Thanks for sharing your experiences. Sounds like it's different for everyone, but the common thread is that is resolves. That makes me feel better!

Mine is still pretty bad, but I can straighten my arm now. Small victories!! Hopefully with more PT it will improve quickly. I've only had 1 session so far.

Hello, all -- you are my heros! I am 10-days post surgery, and had severe pain shooting from my armpit across my back (but not originating near my sutures) since day 2 post-op... Still not sure if lymphodema is present but my LE therapist saw cording, and will be doing twice-weekly sessions starting tomorrow... your experiences have lifted my spirits considerably! The pain associated with this has been far and away the worst part of this whole experience... and the only thing that has caused me to cry... even initial diagnosis and non-clean margins post-lumpectomy didn't do that.

Thank you!!!

Hey Renee,

How are the arms? Have they improved at all since you posted?

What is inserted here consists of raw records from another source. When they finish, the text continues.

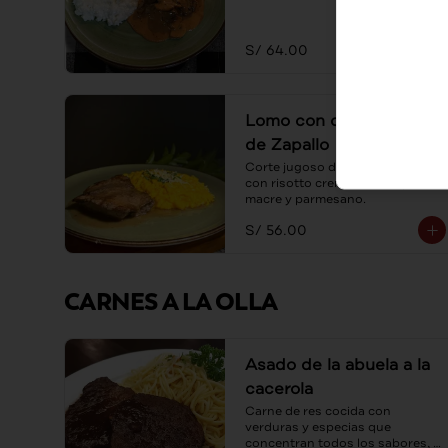
S/ 64.00
Lomo con con Risotto
de Zapallo
Corte jugoso de lomo servido 
con risotto cremoso de zapallo 
macre y parmesano.
S/ 56.00
CARNES A LA OLLA
Asado de la abuela a la
cacerola
Carne de res cocida con 
verduras y especias que 
concentran todos los sabores, 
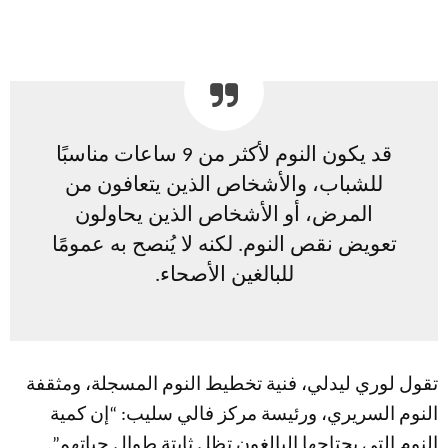
قد يكون النوم لأكثر من 9 ساعات مناسبًا
للشباب، والأشخاص الذين يتعافون من
المرض، أو الأشخاص الذين يحاولون
تعويض نقص النوم. لكنه لا يُنصح به عمومًا
للبالغين الأصحاء.
تقول لوري ليدلي، فنية تخطيط النوم المسجلة، ومثقفة
النوم السريري، ورئيسة مركز فالي سليب: “إن كمية
النوم التي يحتاجها البالغون تظل ثابتة طوال حياتهم”.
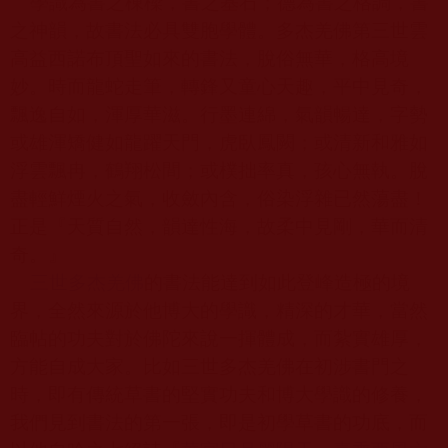
學識為書之棟樑，書之基石；德為書之格調，書
之神韻，故書法必具雙胞學體。多杰羌佛第三世雲
高益西諾布頂聖如來的書法，脫俗無華，格高境
妙。時而龍蛇走筆，轉鋒又童心天趣，平中見奇，
飄逸自如，渾厚華滋。行墨連綿，氣韻暢達，字勢
或雄渾矯健如龍躍天門，虎臥鳳闕；或清新和雅如
浮雲飄冉，鶴翔松間；或樸拙率真，孩心無執。脫
盡輕鮮煙火之氣，收斂內含，俗染浮雜已然蕩盡！
正是『天質自然，韻達性海，故柔中見剛，華而清
奇。』
三世多杰羌佛
的書法能達到如此登峰造極的境
界，全然來源於他博大的學識，精深的才華，當然
臨帖的功夫對於佛陀來說一揮體成，而紮實雄厚，
方能自成大家。比如三世多杰羌佛在初涉書門之
時，即有傳統草書的堅實功夫和博大學識的修養，
我們見到書法的第一張，即是初學草書的功底，而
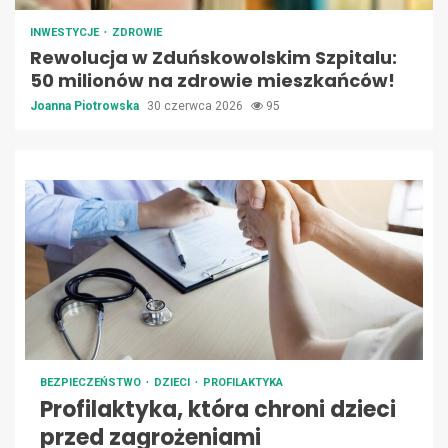
INWESTYCJE
ZDROWIE
Rewolucja w Zduńskowolskim Szpitalu:
50 milionów na zdrowie mieszkańców!
Joanna Piotrowska
30 czerwca 2026
95
BEZPIECZEŃSTWO
DZIECI
PROFILAKTYKA
Profilaktyka, która chroni dzieci
przed zagrożeniami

I've read some women on these boards talking about developing cording after breast surgery even without sentinel biopsy, so I think it is possible to get it on the side where you didn't have lymph nodes removed. If it feels like a guitar string, that sounds like cording to me.

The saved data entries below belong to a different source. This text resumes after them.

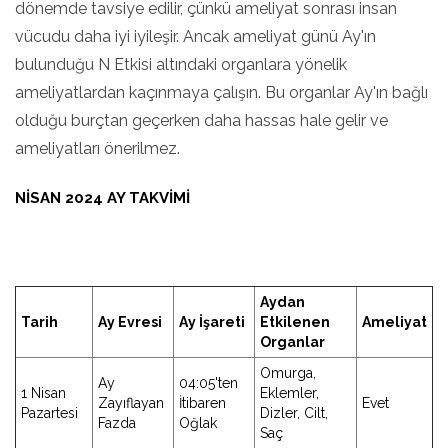
dönemde tavsiye edilir, çünkü ameliyat sonrası insan
vücudu daha iyi iyileşir. Ancak ameliyat günü Ay'ın
bulunduğu N Etkisi altındaki organlara yönelik
ameliyatlardan kaçınmaya çalışın. Bu organlar Ay'ın bağlı
olduğu burçtan geçerken daha hassas hale gelir ve
ameliyatları önerilmez.
NISAN 2024 AY TAKVIMI
Aydan
Tarih
Ay Evresi
Ay İşareti
Etkilenen
Ameliyat
Organlar
Omurga,
Ay
04:05'ten
1 Nisan
Eklemler,
Zayıflayan
İtibaren
Evet
Pazartesi
Dizler, Cilt,
Fazda
Oğlak
Saç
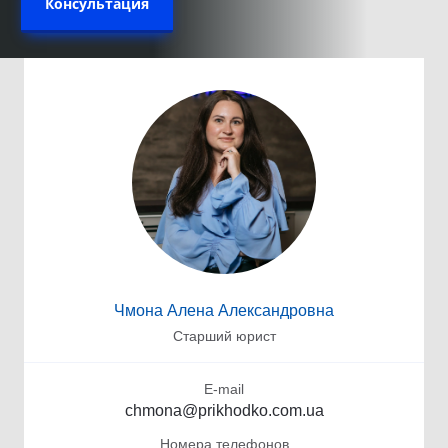
Консультация
Чмона Алена Александровна
Старший юрист
E-mail
chmona@prikhodko.com.ua
Номера телефонов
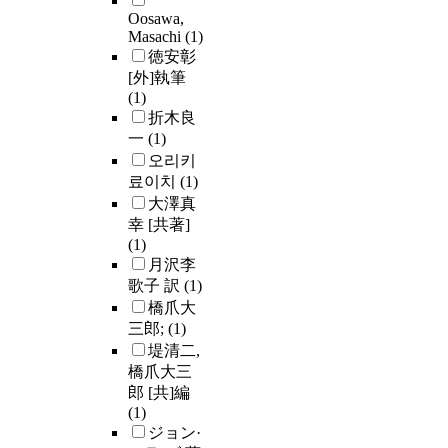
Oosawa,
Masachi
(1)
徳安彰
[外]執筆
(1)
折木良
一
(1)
오리키
료이치
(1)
大澤真
幸 [共著]
(1)
月沢李
歌子 訳
(1)
橋爪大
三郎;
(1)
堤清二,
橋爪大三
郎 [共]編
(1)
ジョン·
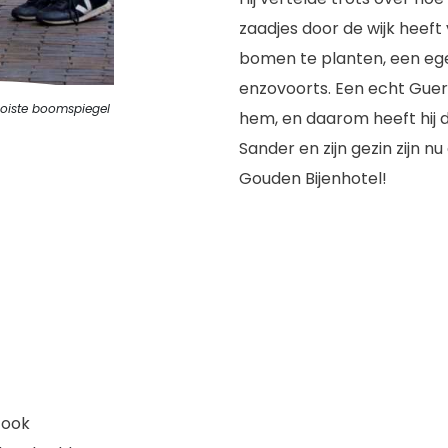
zaadjes door de wijk heeft
bomen te planten, een eg
enzovoorts. Een echt Guer
ooiste boomspiegel
hem, en daarom heeft hij 
Sander en zijn gezin zijn n
Gouden Bijenhotel!
 ook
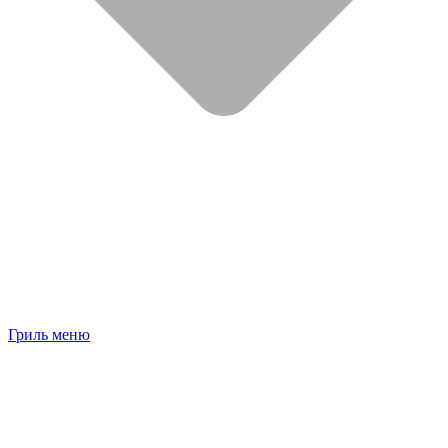
Гриль меню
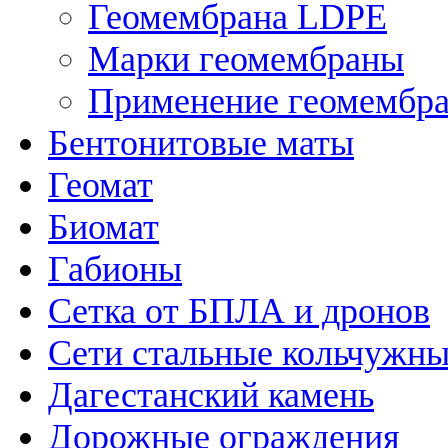
Геомембрана LDPE
Марки геомембраны
Применение геомембр
Бентонитовые маты
Геомат
Биомат
Габионы
Сетка от БПЛА и дронов
Сети стальные кольчужн
Дагестанский камень
Дорожные ограждения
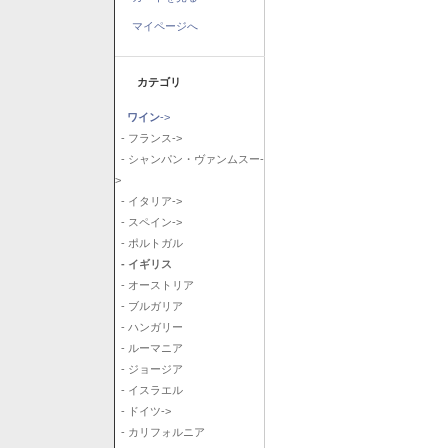
マイページへ
カテゴリ
ワイン
->
- フランス->
- シャンパン・ヴァンムスー-
>
- イタリア->
- スペイン->
- ポルトガル
- イギリス
- オーストリア
- ブルガリア
- ハンガリー
- ルーマニア
- ジョージア
- イスラエル
- ドイツ->
- カリフォルニア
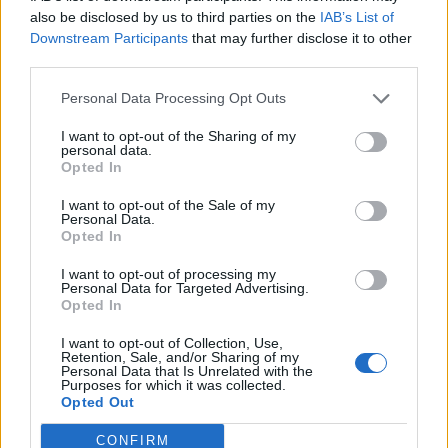
Τμήματος Διαχείρισης Μετανάστευσης Καβάλας.
also be disclosed by us to third parties on the
IAB’s List of
Downstream Participants
that may further disclose it to other
Η σχηματισθείσα δικογραφία θα υποβληθεί στον
third parties.
αρμόδιο Εισαγγελέα.
Personal Data Processing Opt Outs
I want to opt-out of the Sharing of my
personal data.
Opted In
Πηγή: ΑΠΕ-ΜΠΕ
I want to opt-out of the Sale of my
Personal Data.
Opted In
I want to opt-out of processing my
Personal Data for Targeted Advertising.
Opted In
I want to opt-out of Collection, Use,
Retention, Sale, and/or Sharing of my
Personal Data that Is Unrelated with the
Purposes for which it was collected.
Opted Out
Ακολουθήστε το OLAFAQ
στο Google News
CONFIRM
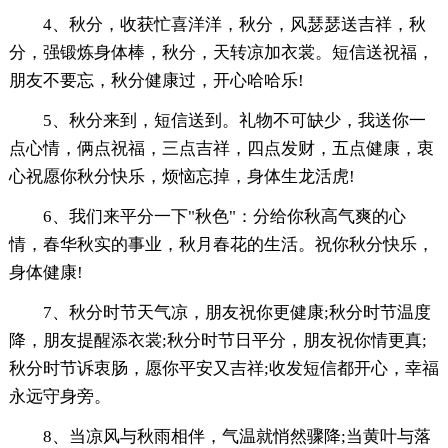
4、秋分，收获忙喜洋洋，秋分，风瑟瑟送吉祥，秋
分，强锻炼身体棒，秋分，天转凉加衣裳。短信送祝福，
朋友不要忘，秋分健康过，开心哈哈乐!
5、秋分来到，短信送到。礼物不可缺少，我送你一
点心情，俩点祝福，三点吉祥，四点发财，五点健康，衷
心祝愿你秋分快乐，烦恼忘掉，身体生龙活虎!
6、我们来平分一下"秋色"：分给你秋高气爽的心
情，春华秋实的事业，秋月春花的生活。祝你秋分快乐，
身体健康!
7、秋分时节天气凉，朋友祝你更健康;秋分时节温度
降，朋友提醒添衣裳;秋分时节日平分，朋友祝你情更真;
秋分时节诉衷肠，愿你平安又吉祥;收发短信都开心，幸福
永远守身旁。
8、当凉风与秋雨相伴，气温就悄然骤降;当黄叶与落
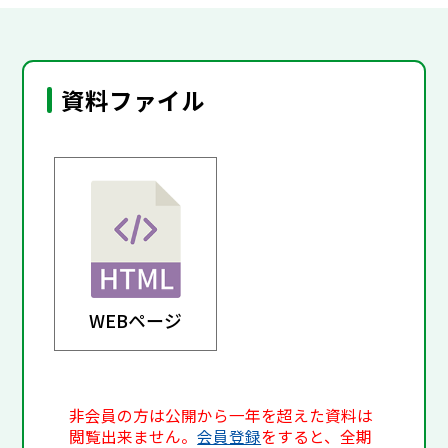
資料ファイル
WEBページ
非会員の方は公開から一年を超えた資料は
閲覧出来ません。
会員登録
をすると、全期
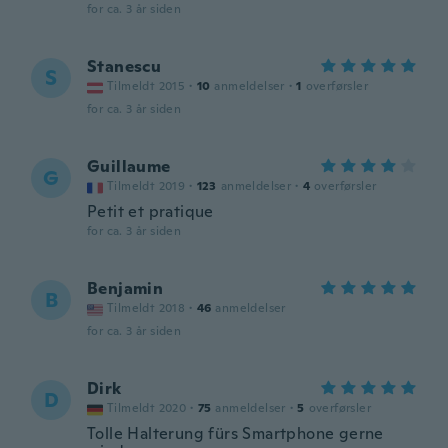
for ca. 3 år siden
Stanescu
S
Tilmeldt 2015
·
10
anmeldelser
·
1
overførsler
for ca. 3 år siden
Guillaume
G
Tilmeldt 2019
·
123
anmeldelser
·
4
overførsler
Petit et pratique
for ca. 3 år siden
Benjamin
B
Tilmeldt 2018
·
46
anmeldelser
for ca. 3 år siden
Dirk
D
Tilmeldt 2020
·
75
anmeldelser
·
5
overførsler
Tolle Halterung fürs Smartphone gerne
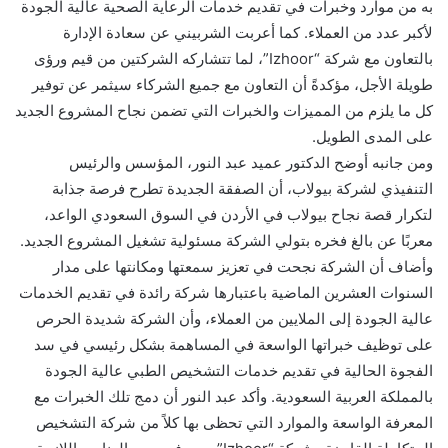
به من موارد وخبرات في تقديم خدمات الرعاية الصحية عالية الجودة
لأكبر عدد من العملاء. كما أعربت الشربيني عن سعادة الإدارة
بالتعاون مع شركة “Izhoor”، لما تتشاركه الشركتين من قيم ورؤى
طويلة الأجل، مؤكدةً أن التعاون مع جميع الشركاء سيثمر عن توفير
كل ما يلزم من المميزات والخبرات التي تضمن نجاح المشروع الجديد
على المدى الطويل.
ومن جانبه أوضح الدكتور عميد عبد النور، المؤسس والرئيس
التنفيذي لشركة بيولاب، أن الصفقة الجديدة تطرح فرصة جذابة
لتكرار قصة نجاح بيولاب في الأردن في السوق السعودي الواعد،
معربًا عن بالغ فخره بتولي الشركة مسئولية تشغيل المشروع الجديد.
وأضاف أن الشركة نجحت في تعزيز سمعتها ومكانتها على مدار
السنوات العشرين الماضية باعتبارها شركة رائدة في تقديم الخدمات
عالية الجودة إلى الملايين من العملاء، وأن الشركة شديدة الحرص
على توظيف خبراتها الواسعة في المساهمة بشكل رئيسي في سد
الفجوة الحالية في تقديم خدمات التشخيص الطبي عالية الجودة
بالمملكة العربية السعودية. وأكد عبد النور أن دمج تلك الخبرات مع
المعرفة الواسعة والموارد التي تحظى بها كلاً من شركة التشخيص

I felt severe tightness and pain before I could see the cords, so if you weren't already experiencing that, I bet the aggressive manipulation did set it off. A friend of mine who is a physical therapist really warned me to be gentle with cording. She said don't push yourself too much with stretches and back off when it hurts. Apparently, cording is related to inflammation. It's not like muscle tightness or something that you just power through. The PT should be treating it like they treat a nerve problem, not a muscle problem.

Supposedly, many cases of cording spontaneously resolve, and I know that my Frankenarm (as I not-so-affectionately call it) has gotten a lot better pretty much on it's own (I've only been to 1 PT session due to the holidays & other wound complications). And my cording, pain, and range of motion was REALLY bad. I couldn't even straighten my arm for over a month. And I seriously considered throwing a party when I could actually shave my underarm on that side. So even if it's bad now, it can get better.

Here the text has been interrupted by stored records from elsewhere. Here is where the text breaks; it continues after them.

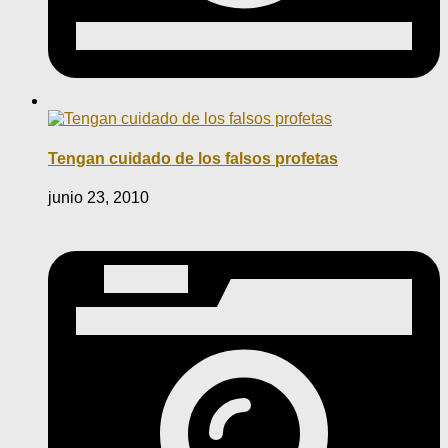
Tengan cuidado de los falsos profetas
junio 23, 2010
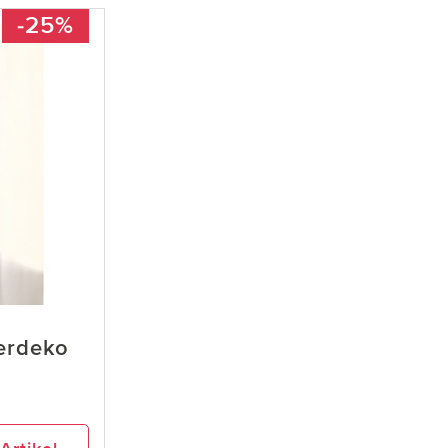
-25%
erdeko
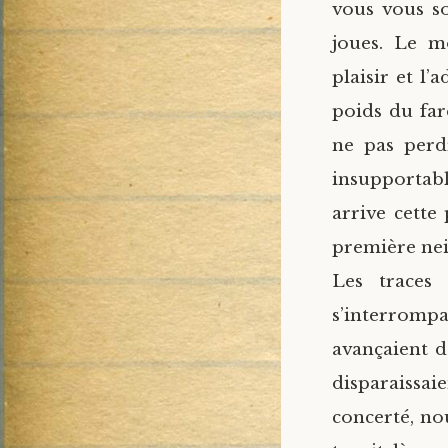
vous vous so
joues. Le m
plaisir et l’
poids du far
ne pas perdr
insupportab
arrive cette 
première nei
Les traces 
s’interrompai
avançaient da
disparaissai
concerté, nou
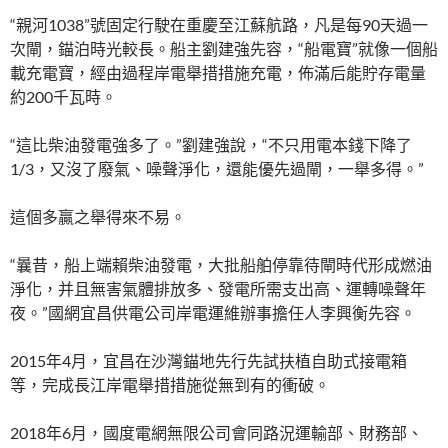
“親河1038”號固定行駛在重慶至江蘇航路，凡是每90天過一
次閘，錨泊時光較長。船主劉建強先容，“船電寶”就像一個船
載充電寶，經由過程岸電舉措措施充電，佈滿后能貯存電量
約200千瓦時。
“這比柴油發電強多了。”劉建強說，“不只用電本錢下降了
1/3，又沒了廢氣、噪聲淨化，還能優先過閘，一舉多得。”
這個多贏之舉得來不易。
“曩昔，船上端賴柴油發電，大批船舶停靠待閘時代形成燃油
淨化，并且無害氣體排放多、發電所需支出高、運轉噪聲年
夜。”國網宜昌供電公司岸電運維辦事擔任人李興衡先容。
2015年4月，宜昌在沙灣錨地先行先試扶植自助式接電箱
等，完成長江岸電舉措措施從無到有的衝破。
2018年6月，國度電網無限公司會同路況運輸部、財務部、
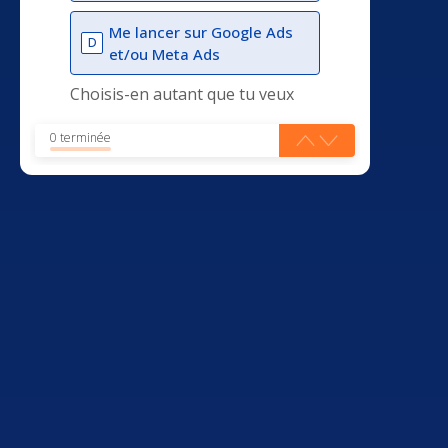
Me lancer sur Google Ads
D
et/ou Meta Ads
Choisis-en autant que tu veux
0 terminée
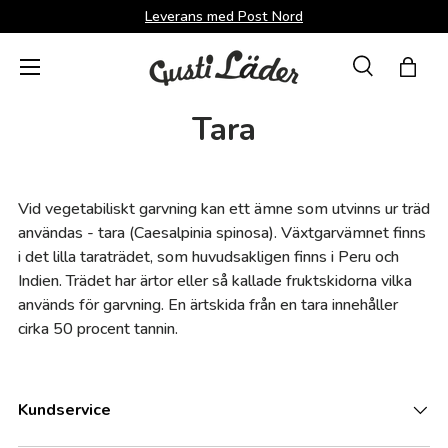
Leverans med Post Nord
Direkt till innehållet
Menü
Suche
Shopp
Sök
Sök
Tara
Vid vegetabiliskt garvning kan ett ämne som utvinns ur träd
användas - tara (Caesalpinia spinosa). Växtgarvämnet finns
i det lilla taraträdet, som huvudsakligen finns i Peru och
Indien. Trädet har ärtor eller så kallade fruktskidorna vilka
används för garvning. En ärtskida från en tara innehåller
cirka 50 procent tannin.
Kundservice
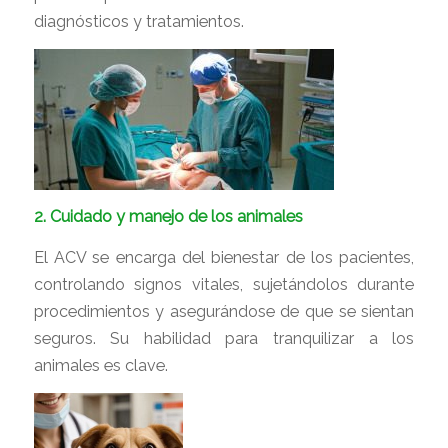
diagnósticos y tratamientos.
2. Cuidado y manejo de los animales
El ACV se encarga del bienestar de los pacientes,
controlando signos vitales, sujetándolos durante
procedimientos y asegurándose de que se sientan
seguros. Su habilidad para tranquilizar a los
animales es clave.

I think the key is to give your body a rest and allow the inflammation to heal.

Fightingirl!!! Sorry to see you here as well as in the Jan group, but glad I can give you some thoughts on my experience. I had cording from my armpit down my arm almost from day one after my lupecomy in Dec, as well as some very severe nerve pain along my upper lat. My surgeon put me into PT with a lymphodema PT (trained just for this type of thing) and it was so very helpful.... cording is caused by the swelling, so lymphodema massage and exercises as well as massage of the cord itself made a huge difference over the month between my surgieries. She also gave me small exercises I could do at home to slowly work the cord and gain mobility. The cord was nearly eliminated before I went into second surgery and my mobility is so much better. I will also admit that a friend shared a joint with me one afternoon, and that had a very noticilble and positive impact on the cord . When I mentioned it to my PT she said that was not surprising, as the relaxing properties of cannibus often have that effect. It is a terrible thing to have to deal with given everything else; but it is something that a little attention can correct so there is good news ahead. Good luck-- push for a properly tra

dcbc, I'm going to call my surgeon today to see if she can recommend PT. Also, I will totally try the pot...would never have thought of that...been on the anxiety medicines since surgery and pain pills right after so have not been wanting to put anything else in my system but curious to see if it works. Thank you for the advice!

lisabekind, so sorry...this cording pain stinks!! Mine is definitely not numb...it was right after surgery for a few days but now I just have pain when I move my arm certain ways. Getting clothes over my head is tricky! I have pain from my armpit to my elbow that is actually very tender to the touch rather than numb. Hopefully it goes away soon for bot of us!